I am working on a project where I will use homography as functions in a classifier. My problem is to automatically calculate homographs, I use SIFT descriptors to find the points between the two images on which homography can be calculated, but SIFT gives me very poor results, so I can not use them in my work.
I am using OpenCV 2.4.3.
At first I used SURF, but I had similar results, and I decided to use SIFTs, which are slower but more accurate. My first assumption was that the image resolution in my dataset was too low, but I ran my algorithm based on a modern dataset (Pointing 04), and I got almost the same results, so the problem is what I'm doing not in my dataset.
The match between the SIFT key points found in each image is done using the FlannBased marker, I tried BruteForce, but again the results were almost the same.
This is an example of a match I found (image from Pointing 04 dataset) 
The above image shows how bad the match with my program matches. Correctly corresponds to only 1 point.
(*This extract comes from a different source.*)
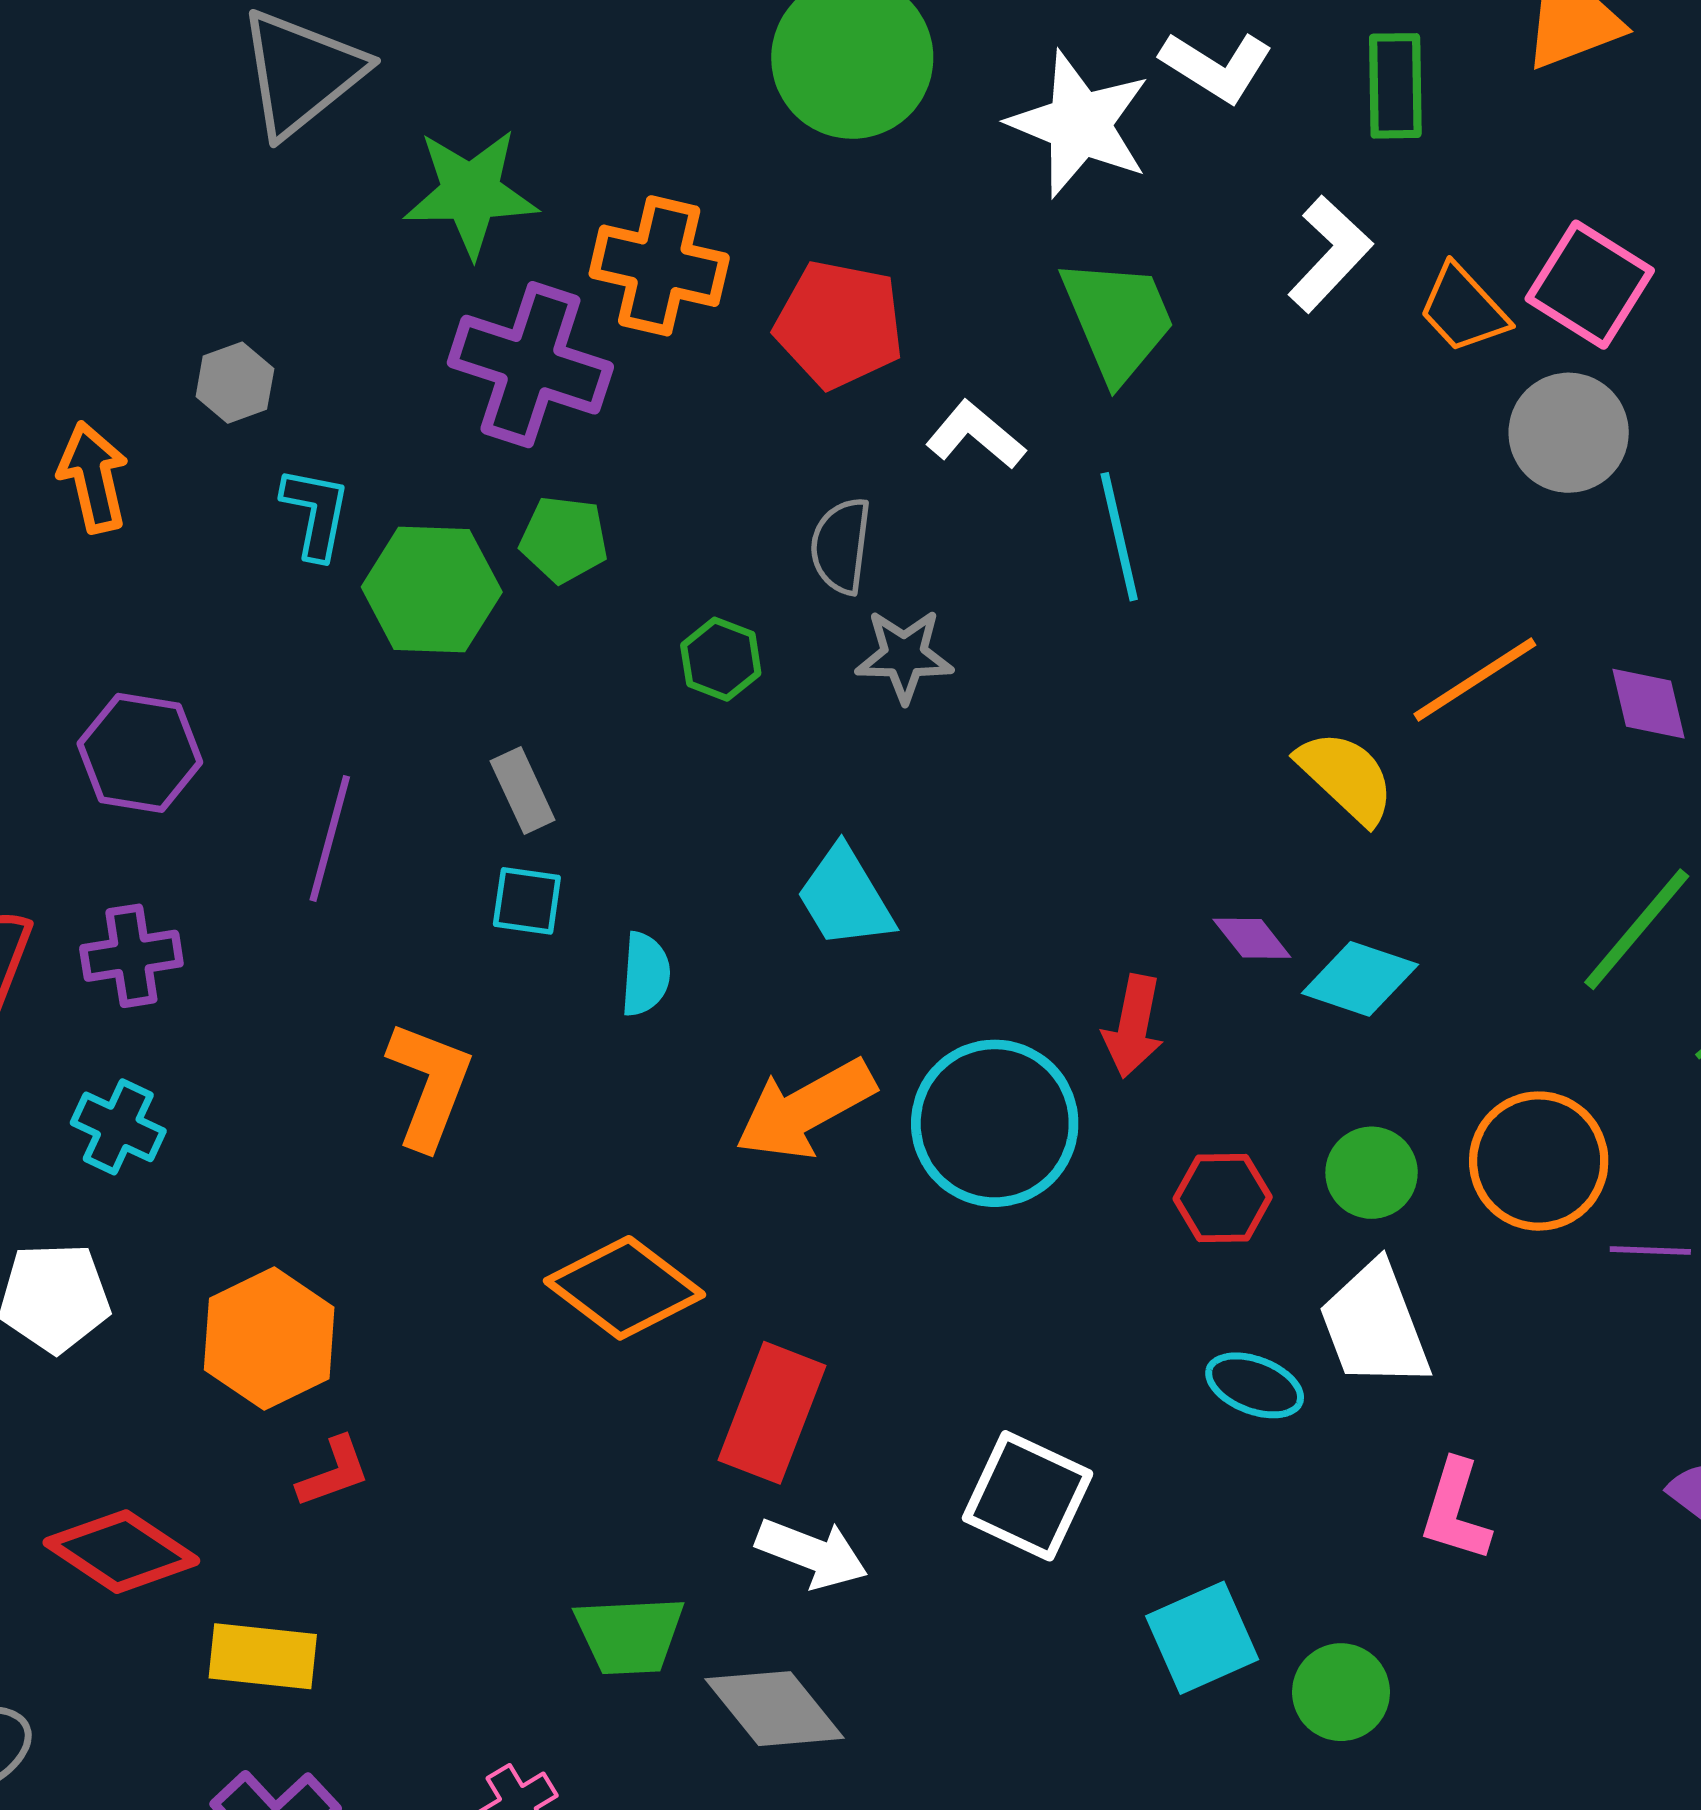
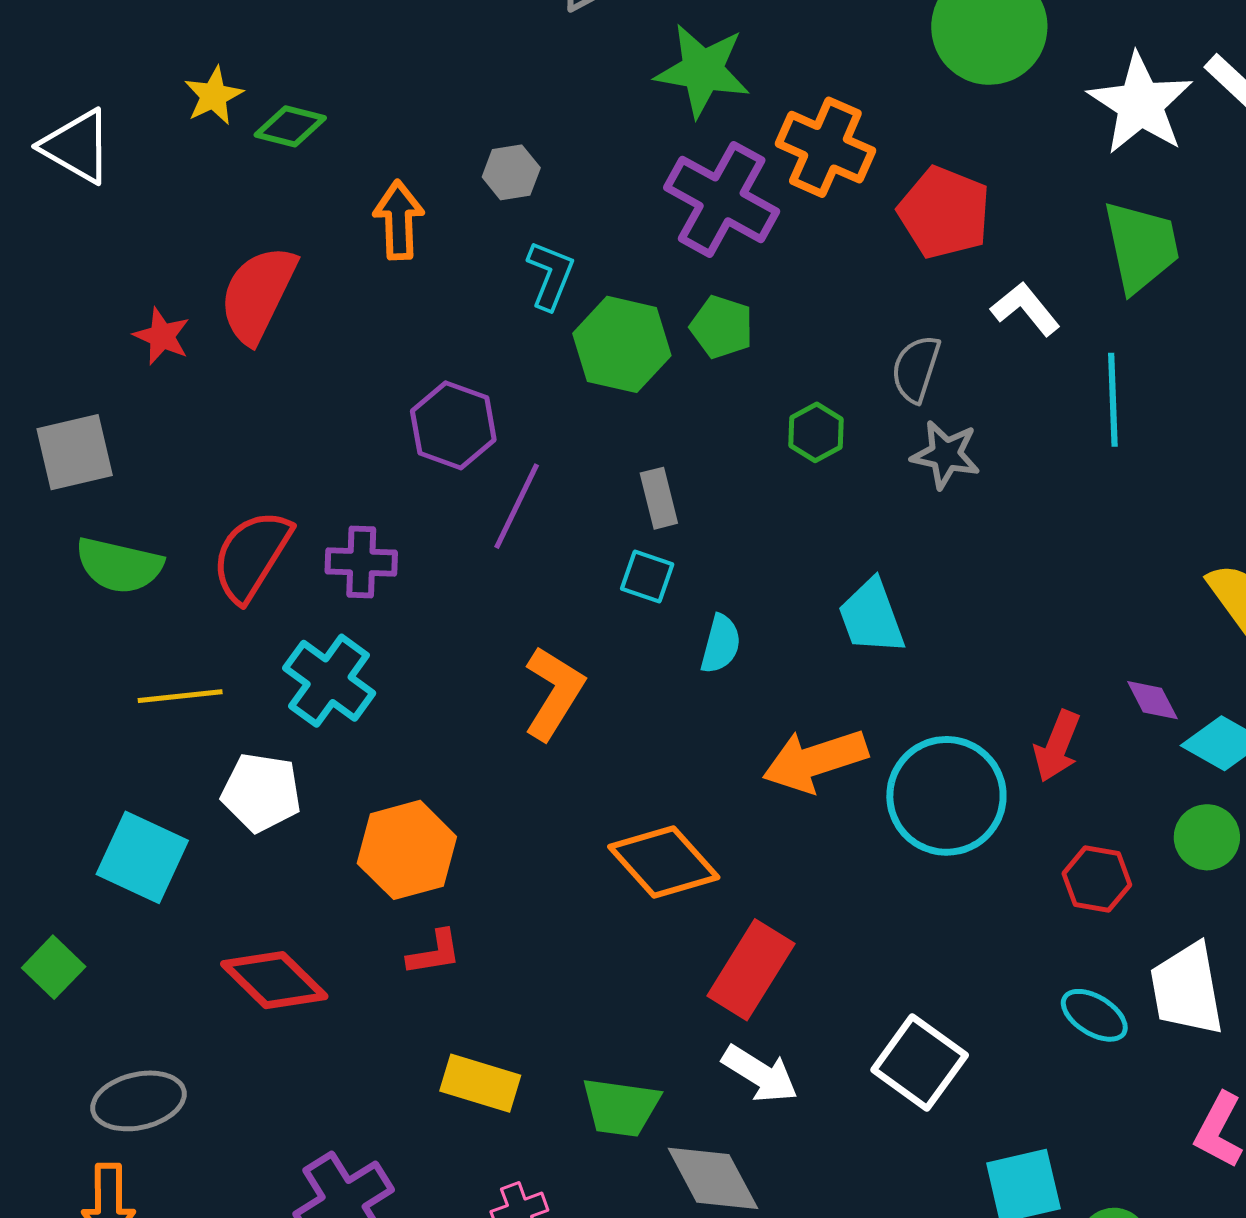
purple hexagon: (140, 753) -> (453, 425), moved
cyan cross: (118, 1127) -> (329, 681), size x1.4
green circle: (1372, 1173) -> (1207, 837), moved
yellow rectangle: (263, 1656) -> (480, 1083), moved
I need (at least) 4 correct matches for what I have to do.
Here is the code I'm using:
This is a function that extracts SIFT descriptors from each image.
void extract_sift(const Mat &img, vector<KeyPoint> &keypoints, Mat &descriptors, Rect* face_rec) { // Create masks for ROI on the original image Mat mask1 = Mat::zeros(img.size(), CV_8U); // type of mask is CV_8U Mat roi1(mask1, *face_rec); roi1 = Scalar(255, 255, 255); // Extracts keypoints in ROIs only Ptr<DescriptorExtractor> featExtractor; Ptr<FeatureDetector> featDetector; Ptr<DescriptorMatcher> featMatcher; featExtractor = new SIFT(); featDetector = FeatureDetector::create("SIFT"); featDetector->detect(img,keypoints,mask1); featExtractor->compute(img,keypoints,descriptors); }
This is a function that matches the descriptors of two images.
void match_sift(const Mat &img1, const Mat &img2, const vector<KeyPoint> &kp1, const vector<KeyPoint> &kp2, const Mat &descriptors1, const Mat &descriptors2, vector<Point2f> &p_im1, vector<Point2f> &p_im2) {
And these functions are called here:
extract_sift(dataset[i].img,dataset[i].keypoints,dataset[i].descriptors,face_rec);
[...]
// Extract keypoints from i+1 image and calculate homography extract_sift(dataset[i+1].img,dataset[i+1].keypoints,dataset[i+1].descriptors,face_rec); dataset[front].points_r.clear(); // XXX: dunno if clearing the points every time is the best way to do it.. match_sift(dataset[front].img,dataset[i+1].img,dataset[front].keypoints,dataset[i+1].keypoints, dataset[front].descriptors,dataset[i+1].descriptors,dataset[front].points_r,dataset[i+1].points_r); dataset[i+1].H = findHomography(dataset[front].points_r,dataset[i+1].points_r, RANSAC);
Any help on how to improve comparable performance would be really appreciated, thanks.